A partir des années 1948, on assiste à un renforcement du processus d’institutionnalisation du théâtre. Plusieurs établissements et troupes ont été créés et ce fut le moment d’un grand développement pour le théâtre haïtien. Le théâtre de Verdure, la Société nationale d’art dramatique (SNAD), le Théâtre national haïtien (TNH), le Conservatoire national d’art dramatique, l’Institut national pour la formation de l’art dramatique (INFA), les Messagers de l’art, le Petit théâtre de l’Institut haïtiano-américain ont permis une formation théorique et pratique de comédiens. On a rapporté qu’entre 1791 et 1971, 260 pièces de théâtre ont été présentées sur les scènes du pays.
Il convient de signaler que le paysage culturel haïtien des années 40 et 50 a connu des moments florissants avec la troupe Renaud-Barrault qui a joué sur le Champ-de-Mars et la visite des hommes de la littérature française tels que Jean-Paul Sartre, Aimé Césaire, Jouvet et André Breton.

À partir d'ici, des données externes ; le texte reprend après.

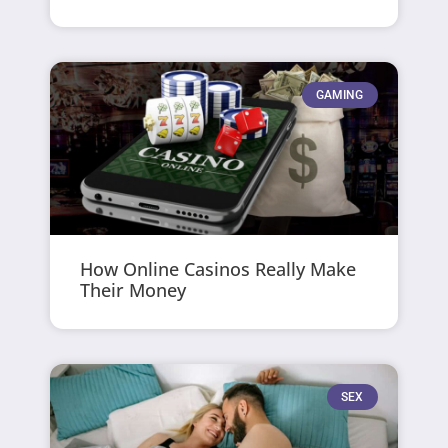
GAMING
How Online Casinos Really Make
Their Money
SEX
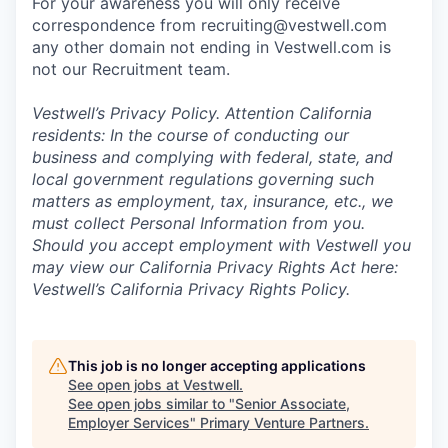
For your awareness you will only receive
correspondence from recruiting@vestwell.com
any other domain not ending in Vestwell.com is
not our Recruitment team.
Vestwell’s
Privacy Policy.
Attention California
residents: In the course of conducting our
business and complying with federal, state, and
local government regulations governing such
matters as employment, tax, insurance, etc., we
must collect Personal Information from you.
Should you accept employment with Vestwell you
may view our California Privacy Rights Act here:
Vestwell’s California Privacy Rights Policy.
This job is no longer accepting applications
See open jobs at
Vestwell
.
See open jobs similar to "
Senior Associate,
Employer Services
"
Primary Venture Partners
.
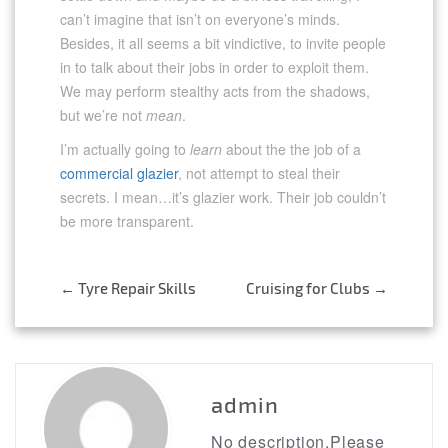
can’t imagine that isn’t on everyone’s minds.
Besides, it all seems a bit vindictive, to invite people
in to talk about their jobs in order to exploit them.
We may perform stealthy acts from the shadows,
but we’re not
mean
.
I’m actually going to
learn
about the the job of a
commercial glazier
, not attempt to steal their
secrets. I mean…it’s glazier work. Their job couldn’t
be more transparent.
Post
←
Tyre Repair Skills
Cruising for Clubs
→
navigation
admin
No description.Please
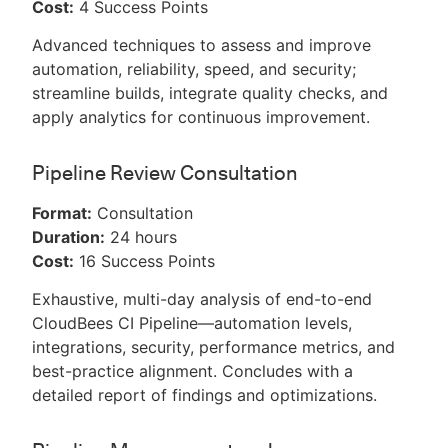
Cost:
4 Success Points
Advanced techniques to assess and improve
automation, reliability, speed, and security;
streamline builds, integrate quality checks, and
apply analytics for continuous improvement.
Pipeline Review Consultation
Format:
Consultation
Duration:
24 hours
Cost:
16 Success Points
Exhaustive, multi-day analysis of end-to-end
CloudBees CI Pipeline—automation levels,
integrations, security, performance metrics, and
best-practice alignment. Concludes with a
detailed report of findings and optimizations.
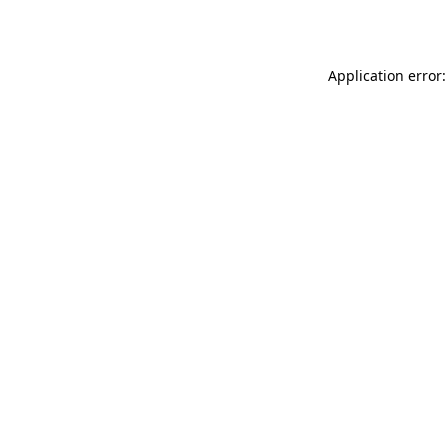
Application error:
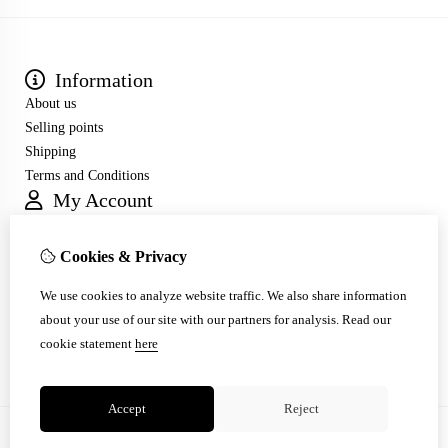
Information
About us
Selling points
Shipping
Terms and Conditions
My Account
Inloggen
Order History
Cookies & Privacy
Wish List
Customer Service
We use cookies to analyze website traffic. We also share information
Contact Us
about your use of our site with our partners for analysis.
Read our
Site Map
cookie statement
here
Accept
Reject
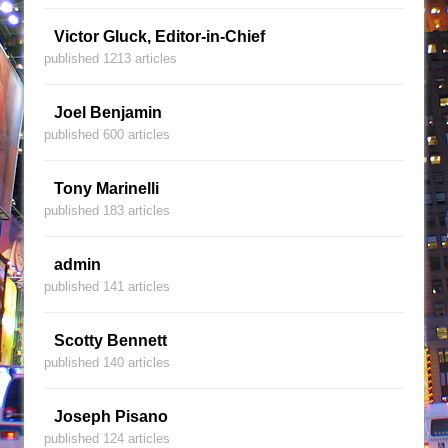
Victor Gluck, Editor-in-Chief
published 1213 articles
Joel Benjamin
published 600 articles
Tony Marinelli
published 183 articles
admin
published 141 articles
Scotty Bennett
published 140 articles
Joseph Pisano
published 124 articles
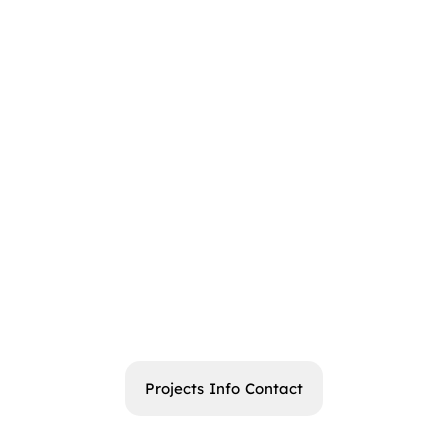
Projects
Info
Contact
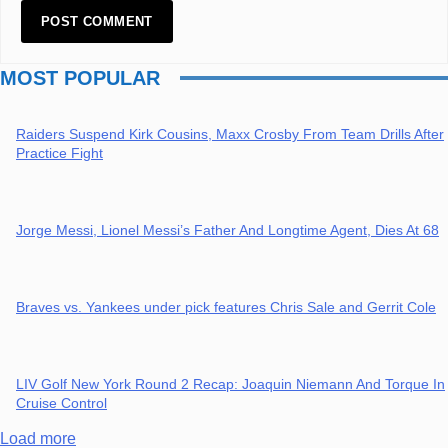
MOST POPULAR
Raiders Suspend Kirk Cousins, Maxx Crosby From Team Drills After
Practice Fight
Jorge Messi, Lionel Messi’s Father And Longtime Agent, Dies At 68
Braves vs. Yankees under pick features Chris Sale and Gerrit Cole
LIV Golf New York Round 2 Recap: Joaquin Niemann And Torque In
Cruise Control
Load more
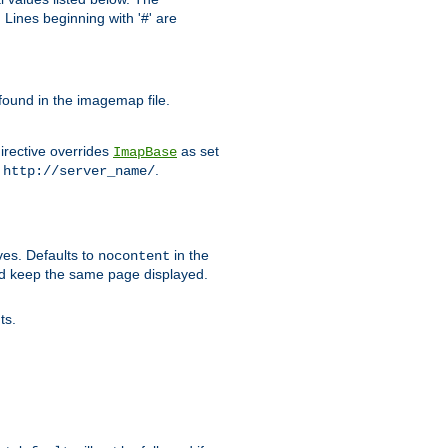
Lines beginning with '#' are
 found in the imagemap file.
irective overrides
as set
ImapBase
o
.
http://server_name/
ves. Defaults to
in the
nocontent
ld keep the same page displayed.
ts.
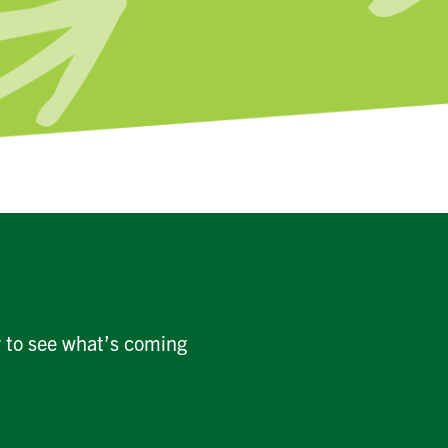
r to see what’s coming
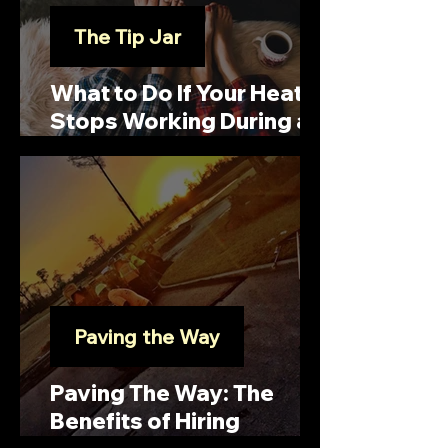
The Tip Jar
What to Do If Your Heat
Stops Working During a
Snowstorm
Paving the Way
Paving The Way: The
Benefits of Hiring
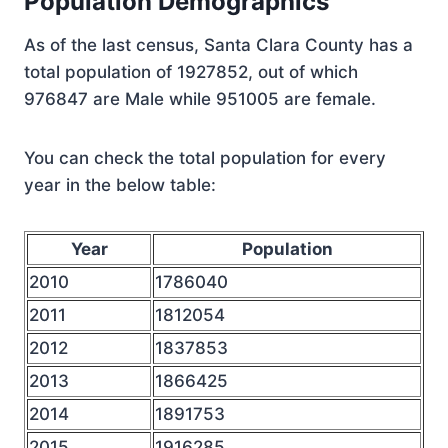
Population Demographics
As of the last census, Santa Clara County has a
total population of 1927852, out of which
976847 are Male while 951005 are female.
You can check the total population for every
year in the below table:
Year
Population
2010
1786040
2011
1812054
2012
1837853
2013
1866425
2014
1891753
2015
1916285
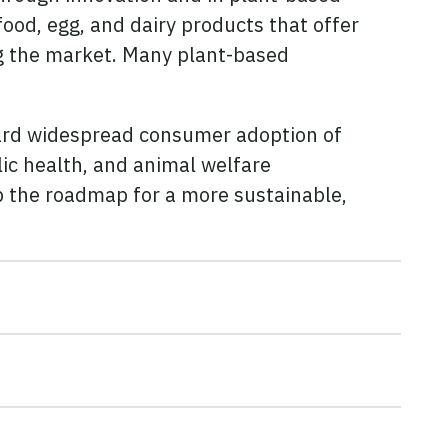
od, egg, and dairy products that offer
ng the market. Many plant-based
ward widespread consumer adoption of
lic health, and animal welfare
op the roadmap for a more sustainable,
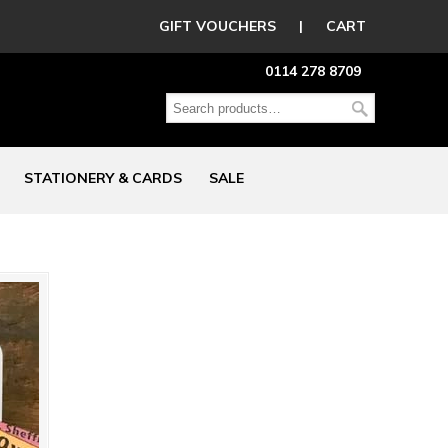
GIFT VOUCHERS
|
CART
0114 278 8709
STATIONERY & CARDS
SALE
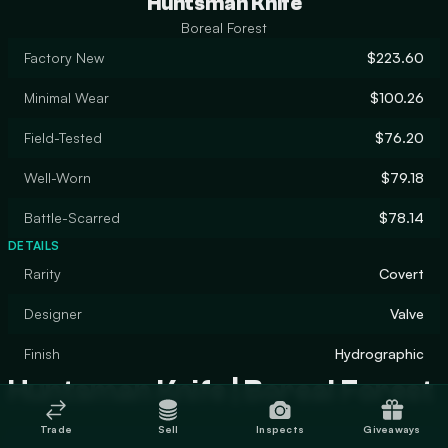
Huntsman Knife
Boreal Forest
Factory New
$223.60
Minimal Wear
$100.26
Field-Tested
$76.20
Well-Worn
$79.18
Battle-Scarred
$78.14
DETAILS
Rarity
Covert
Designer
Valve
Finish
Hydrographic
Huntsman Knife | Boreal Forest
Trade
Sell
Inspects
Giveaways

Des clubs et associations ont jalonné notre histoire culturelle vers les années 1960 comme Caraco Bleu, Club Lambi, le mouvement Saint-Soleil qui va amener le grand homme de théâtre polonais Jerzy Grotowski en Haïti. Ces groupes vont tenter de défier la dictature de François Duvalier dans des animations culturelles ayant une orientation populaire.

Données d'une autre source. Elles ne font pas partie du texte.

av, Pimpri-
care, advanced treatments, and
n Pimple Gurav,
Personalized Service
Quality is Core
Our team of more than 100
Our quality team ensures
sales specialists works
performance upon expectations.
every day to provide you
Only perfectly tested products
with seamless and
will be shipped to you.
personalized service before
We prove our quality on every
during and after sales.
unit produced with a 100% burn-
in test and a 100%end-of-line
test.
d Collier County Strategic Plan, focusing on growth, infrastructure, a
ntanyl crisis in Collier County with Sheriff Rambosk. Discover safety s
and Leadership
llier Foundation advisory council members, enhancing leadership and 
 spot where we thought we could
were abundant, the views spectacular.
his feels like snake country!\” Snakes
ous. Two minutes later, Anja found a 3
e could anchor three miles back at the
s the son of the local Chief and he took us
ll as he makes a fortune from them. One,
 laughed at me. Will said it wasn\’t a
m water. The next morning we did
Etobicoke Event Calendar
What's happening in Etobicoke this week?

Autour des années 70, le théâtre haïtien va tenter de dépasser les tâtonnements, les incertitudes, les fluctuations, les influences pour émerger malgré la présence de la dictature. Le chant théâtral sera le chant de l’homme haïtien luttant contre la violence culturelle. Le Roi de Michel Philippe Lerebours, Pèlen Tèt, Bobomasouri, Kaselezo, de Frankétienne, Debafre de Kapeka, Au coeur de la nuit de Hervé Denis, Kavalye Pòlka et L’Amiral de Syto Cavé vont porter le théâtre haïtien à connaître des moments très forts. On sera censuré mais on ne perdra pas pour autant cette ligne de continuité de théâtre critique léguée par la tradition du pays depuis le théâtre patriotique remontant à l’indépendance. Il sera exprimé sous forme de langage codé par l’écriture de Frankétienne ou la poésie de Syto Cavé.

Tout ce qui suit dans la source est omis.